**Work instruction:**
Each line from the one containing "график, известно то, что пункты будут" through the end of the data is to be written out exactly, and nothing more.

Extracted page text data
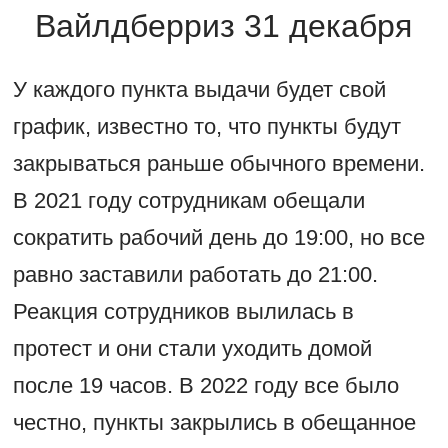
Вайлдберриз 31 декабря
У каждого пункта выдачи будет свой
график, известно то, что пункты будут
закрываться раньше обычного времени.
В 2021 году сотрудникам обещали
сократить рабочий день до 19:00, но все
равно заставили работать до 21:00.
Реакция сотрудников вылилась в
протест и они стали уходить домой
после 19 часов. В 2022 году все было
честно, пункты закрылись в обещанное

**Result for this task:**
график, известно то, что пункты будут
закрываться раньше обычного времени.
В 2021 году сотрудникам обещали
сократить рабочий день до 19:00, но все
равно заставили работать до 21:00.
Реакция сотрудников вылилась в
протест и они стали уходить домой
после 19 часов. В 2022 году все было
честно, пункты закрылись в обещанное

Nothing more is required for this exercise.